* Problem *
Repeat the entries below exactly. Drop the pictures.

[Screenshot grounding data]
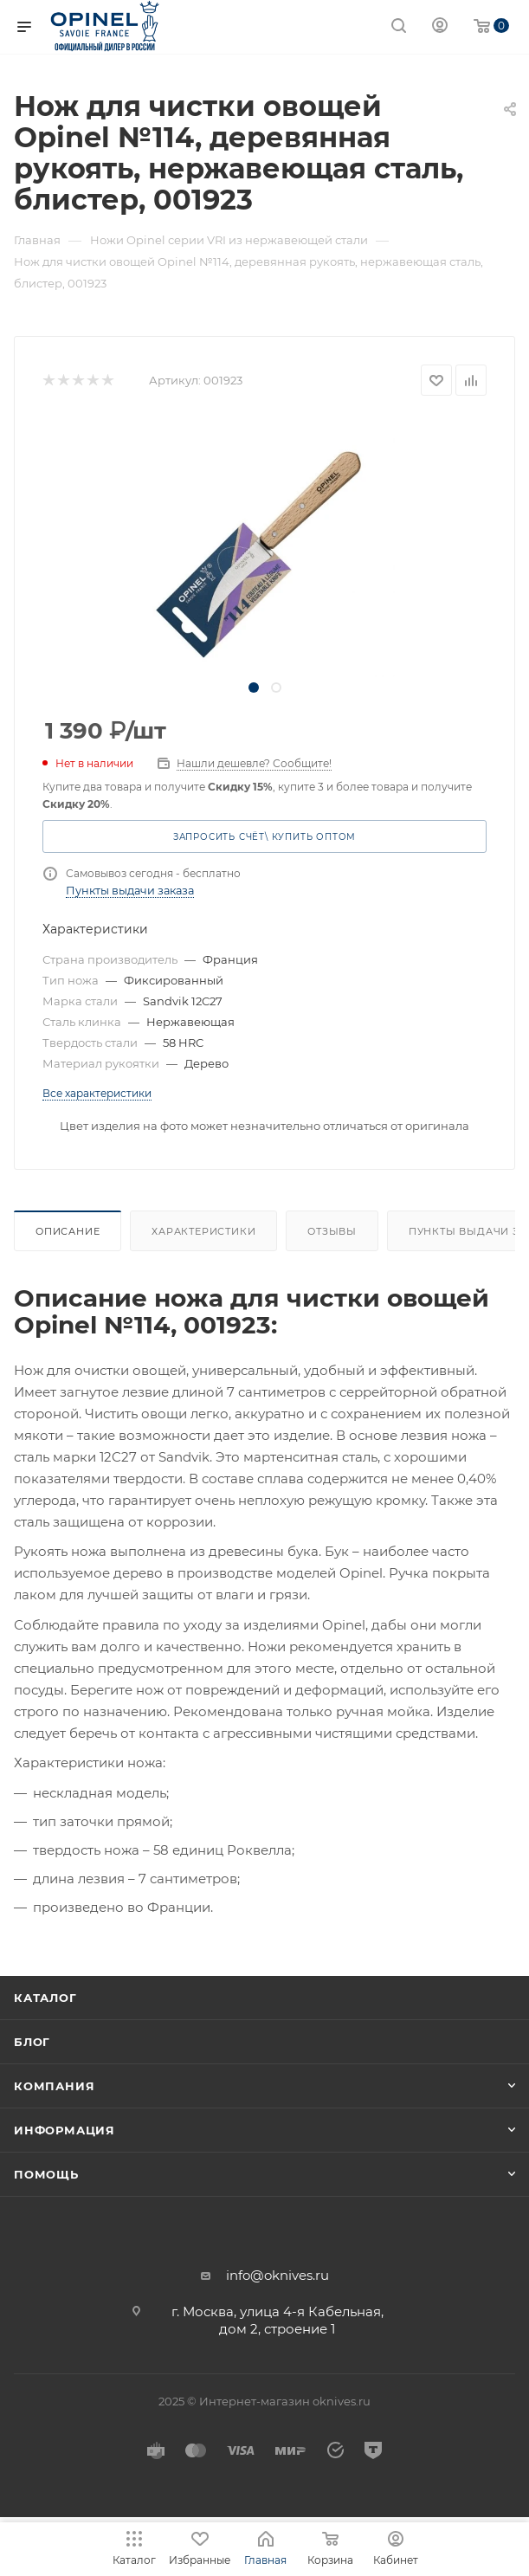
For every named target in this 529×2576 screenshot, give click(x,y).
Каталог (45, 1998)
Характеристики (203, 1231)
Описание (67, 1231)
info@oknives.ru (277, 2275)
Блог (32, 2042)
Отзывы (332, 1231)
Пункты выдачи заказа (130, 890)
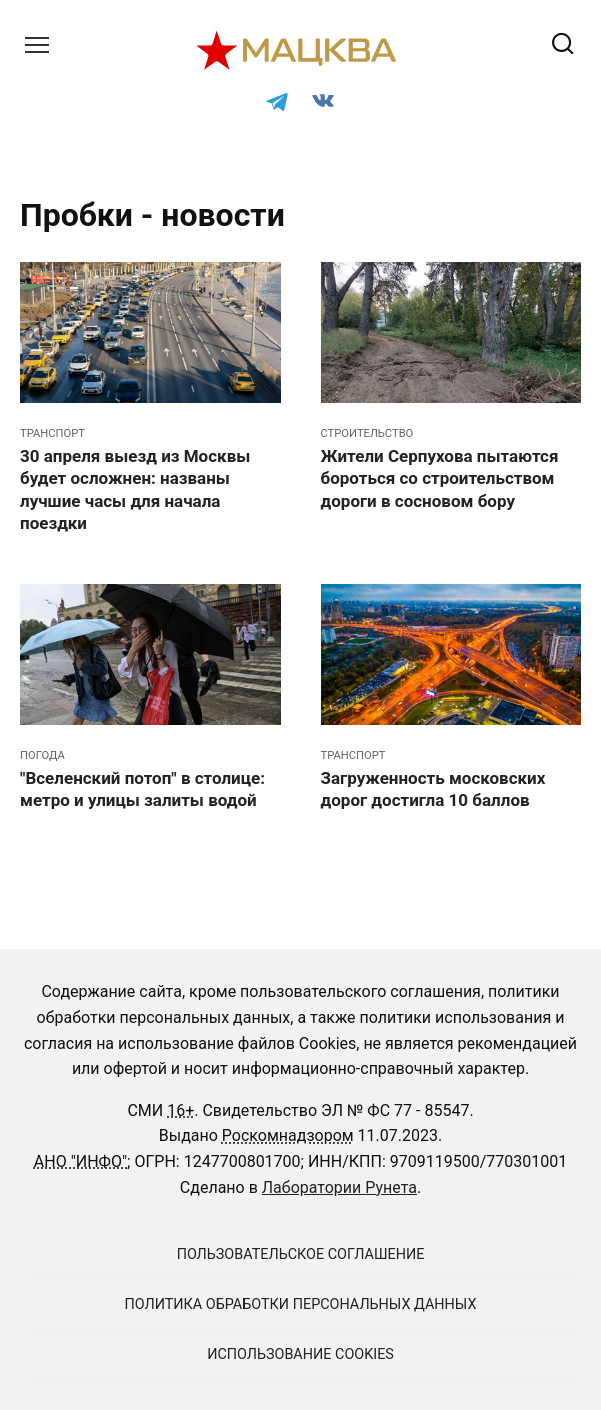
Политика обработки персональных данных (301, 1304)
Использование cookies (300, 1354)
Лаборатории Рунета (339, 1187)
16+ (180, 1110)
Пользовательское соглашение (301, 1254)
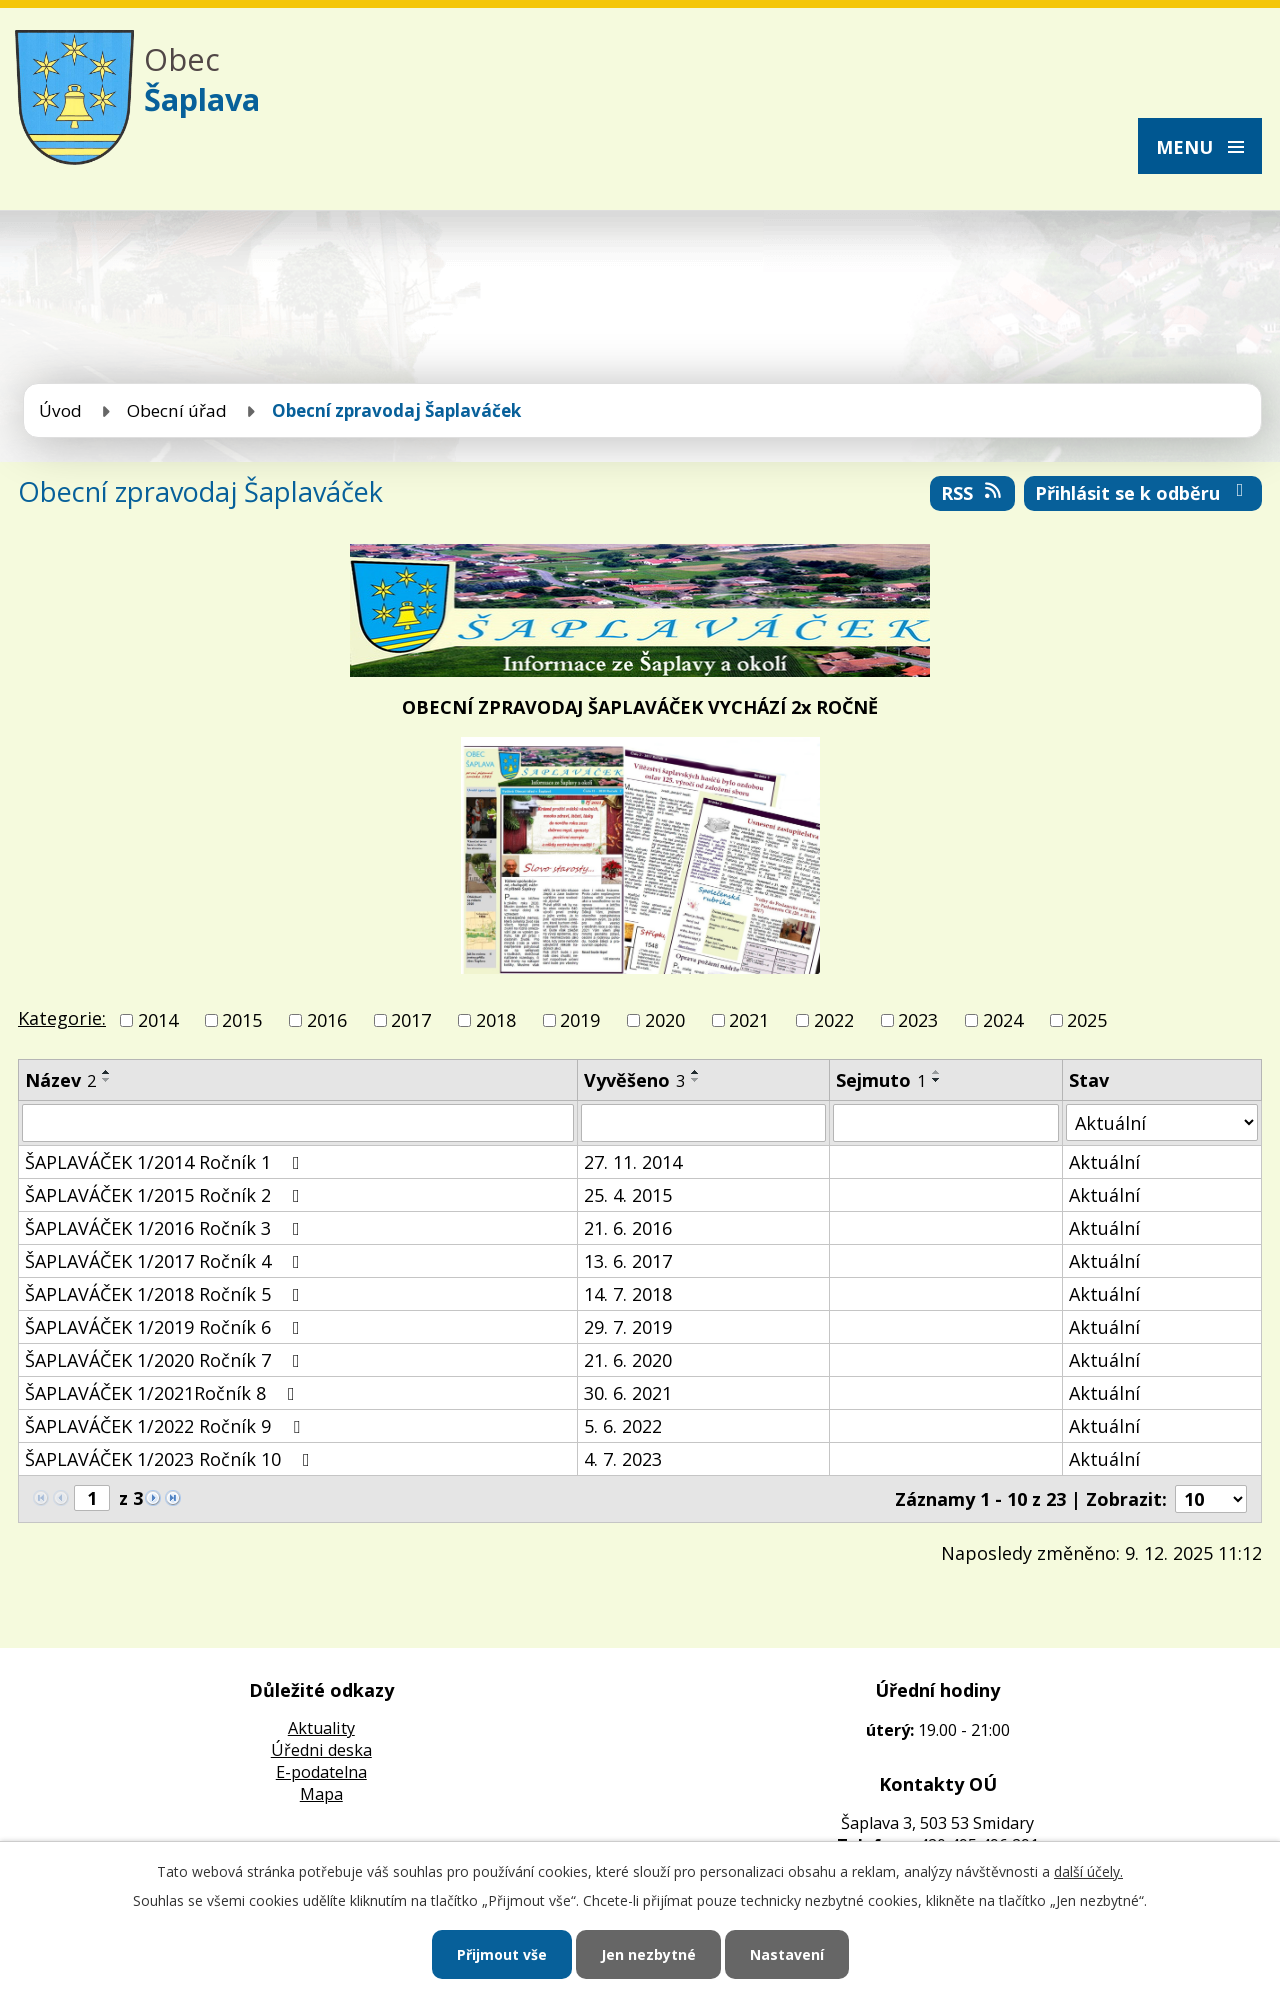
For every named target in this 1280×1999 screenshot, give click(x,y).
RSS (973, 493)
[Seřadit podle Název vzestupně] (107, 1072)
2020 (665, 1020)
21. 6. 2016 (628, 1228)
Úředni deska (321, 1750)
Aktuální (1104, 1162)
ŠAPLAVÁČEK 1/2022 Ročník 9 (166, 1426)
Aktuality (321, 1728)
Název (60, 1080)
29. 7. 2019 (628, 1327)
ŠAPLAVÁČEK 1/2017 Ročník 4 (166, 1261)
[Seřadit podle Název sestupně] (107, 1080)
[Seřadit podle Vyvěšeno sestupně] (696, 1080)
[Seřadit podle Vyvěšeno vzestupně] (696, 1072)
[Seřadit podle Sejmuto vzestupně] (937, 1072)
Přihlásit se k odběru (1143, 493)
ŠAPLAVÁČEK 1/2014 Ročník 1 (166, 1162)
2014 (158, 1020)
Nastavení (787, 1954)
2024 (1003, 1020)
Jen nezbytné (648, 1954)
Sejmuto (881, 1080)
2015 (242, 1020)
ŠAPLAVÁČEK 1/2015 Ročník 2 (166, 1195)
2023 (918, 1020)
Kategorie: (62, 1018)
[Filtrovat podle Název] (298, 1123)
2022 (834, 1020)
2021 (749, 1020)
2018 (496, 1020)
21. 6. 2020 (628, 1360)
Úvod (60, 410)
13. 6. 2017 (628, 1261)
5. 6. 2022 (623, 1426)
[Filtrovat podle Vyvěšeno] (703, 1123)
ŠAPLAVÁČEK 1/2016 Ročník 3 (166, 1228)
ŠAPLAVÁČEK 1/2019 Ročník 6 (166, 1327)
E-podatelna (321, 1772)
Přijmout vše (502, 1954)
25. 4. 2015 (628, 1195)
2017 (411, 1020)
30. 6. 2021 (628, 1393)
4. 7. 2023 (623, 1459)
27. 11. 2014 (633, 1162)
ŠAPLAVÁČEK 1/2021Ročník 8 (164, 1393)
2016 (327, 1020)
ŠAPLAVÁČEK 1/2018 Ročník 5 (166, 1294)
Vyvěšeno (634, 1080)
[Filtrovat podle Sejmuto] (945, 1123)
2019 (580, 1020)
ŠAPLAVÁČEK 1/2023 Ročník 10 (171, 1459)
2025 (1087, 1020)
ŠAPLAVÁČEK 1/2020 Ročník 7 (166, 1360)
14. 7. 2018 (628, 1294)
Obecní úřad (177, 410)
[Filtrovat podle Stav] (1162, 1122)
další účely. (1088, 1871)
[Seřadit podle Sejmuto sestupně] (937, 1080)
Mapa (321, 1794)
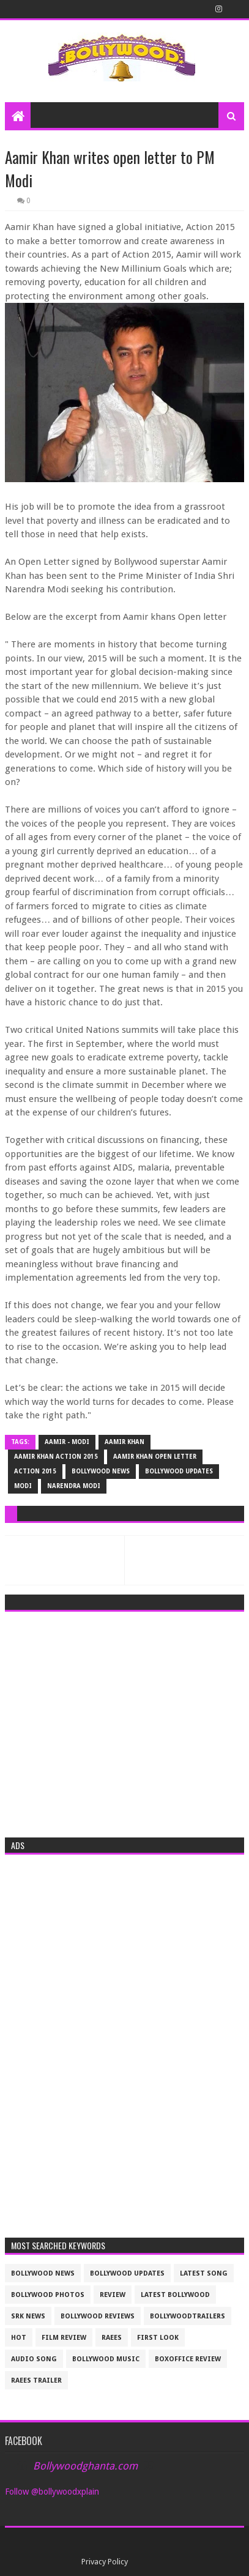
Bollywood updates (179, 1471)
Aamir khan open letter (154, 1456)
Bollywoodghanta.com (85, 2466)
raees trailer (36, 2380)
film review (64, 2338)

* Reply to the exercise *
For every named target in this 529×2576 screenshot, give click(x,y).
Каталог (45, 1998)
Характеристики (203, 1231)
Описание (67, 1231)
info@oknives.ru (277, 2275)
Блог (32, 2042)
Отзывы (332, 1231)
Пункты выдачи заказа (130, 890)
Политика обработки персональных данных (301, 1304)
Использование cookies (300, 1354)
Лаборатории Рунета (339, 1187)
16+ (180, 1110)
Пользовательское соглашение (301, 1254)
For every named target in this 1280×1999 screenshot, give click(x,y).
RSS (973, 493)
[Seřadit podle Název vzestupně] (107, 1072)
2020 (665, 1020)
21. 6. 2016 (628, 1228)
Úředni deska (321, 1750)
Aktuální (1104, 1162)
ŠAPLAVÁČEK 1/2022 Ročník 9 (166, 1426)
Aktuality (321, 1728)
Název (60, 1080)
29. 7. 2019 (628, 1327)
ŠAPLAVÁČEK 1/2017 Ročník 4 (166, 1261)
[Seřadit podle Název sestupně] (107, 1080)
[Seřadit podle Vyvěšeno sestupně] (696, 1080)
[Seřadit podle Vyvěšeno vzestupně] (696, 1072)
[Seřadit podle Sejmuto vzestupně] (937, 1072)
Přihlásit se k odběru (1143, 493)
ŠAPLAVÁČEK 1/2014 Ročník 1 (166, 1162)
2014 (158, 1020)
Nastavení (787, 1954)
2024 (1003, 1020)
Jen nezbytné (648, 1954)
Sejmuto (881, 1080)
2015 (242, 1020)
ŠAPLAVÁČEK 1/2015 Ročník 2 (166, 1195)
2023 (918, 1020)
Kategorie: (62, 1018)
[Filtrovat podle Název] (298, 1123)
2022 (834, 1020)
2021 (749, 1020)
2018 (496, 1020)
21. 6. 2020 (628, 1360)
Úvod (60, 410)
13. 6. 2017 (628, 1261)
5. 6. 2022 (623, 1426)
[Filtrovat podle Vyvěšeno] (703, 1123)
ŠAPLAVÁČEK 1/2016 Ročník 3 (166, 1228)
ŠAPLAVÁČEK 1/2019 Ročník 6 (166, 1327)
E-podatelna (321, 1772)
Přijmout vše (502, 1954)
25. 4. 2015 (628, 1195)
2017 (411, 1020)
30. 6. 2021 (628, 1393)
4. 7. 2023 (623, 1459)
27. 11. 2014 (633, 1162)
ŠAPLAVÁČEK 1/2021Ročník 8 (164, 1393)
2016 (327, 1020)
ŠAPLAVÁČEK 1/2018 Ročník 5 (166, 1294)
Vyvěšeno (634, 1080)
[Filtrovat podle Sejmuto] (945, 1123)
2019 (580, 1020)
ŠAPLAVÁČEK 1/2023 Ročník 10 (171, 1459)
2025 (1087, 1020)
ŠAPLAVÁČEK 1/2020 Ročník 7 (166, 1360)
14. 7. 2018 (628, 1294)
Obecní úřad (177, 410)
[Filtrovat podle Stav] (1162, 1122)
další účely. (1088, 1871)
[Seřadit podle Sejmuto sestupně] (937, 1080)
Mapa (321, 1794)
Bollywood updates (179, 1471)
Aamir khan open letter (154, 1456)
Bollywoodghanta.com (85, 2466)
raees trailer (36, 2380)
film review (64, 2338)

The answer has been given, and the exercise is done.